> TASK MATERIAL:

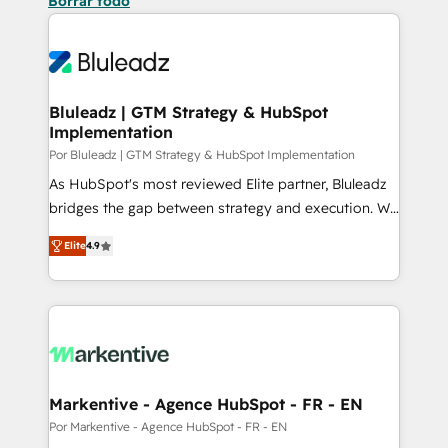
Borrar todo
Bluleadz | GTM Strategy & HubSpot
Implementation
Por Bluleadz | GTM Strategy & HubSpot Implementation
As HubSpot's most reviewed Elite partner, Bluleadz
bridges the gap between strategy and execution. We
don't just "set up tools" — we install the GTM
Elite
4.9
Operating System (GTM OS) to align your leadership
and engineer a portal that drives predictable
revenue velocity. 🚀 GTM Strategy & Alignment
Workshops & Sprints: Identify "Valleys of Death"
stalling growth. Fix your ICP, Math, and Story to stop
"accelerating a mess." ⚙️ Elite Engineering & AI
Scalable Architecture: Zero-technical-debt setup
Markentive - Agence HubSpot - FR - EN
across all Hubs, validated by our 7 HubSpot
Por Markentive - Agence HubSpot - FR - EN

> TASK STATEMENT: Please write out, exactly as they appear above, only the lines in the stretch from the line with "Por Bluleadz |" through the line with "revenue velocity. 🚀 GTM Strategy & Alignment".

> FINISHED TASK:
Por Bluleadz | GTM Strategy & HubSpot Implementation
As HubSpot's most reviewed Elite partner, Bluleadz
bridges the gap between strategy and execution. We
don't just "set up tools" — we install the GTM
Elite
4.9
Operating System (GTM OS) to align your leadership
and engineer a portal that drives predictable
revenue velocity. 🚀 GTM Strategy & Alignment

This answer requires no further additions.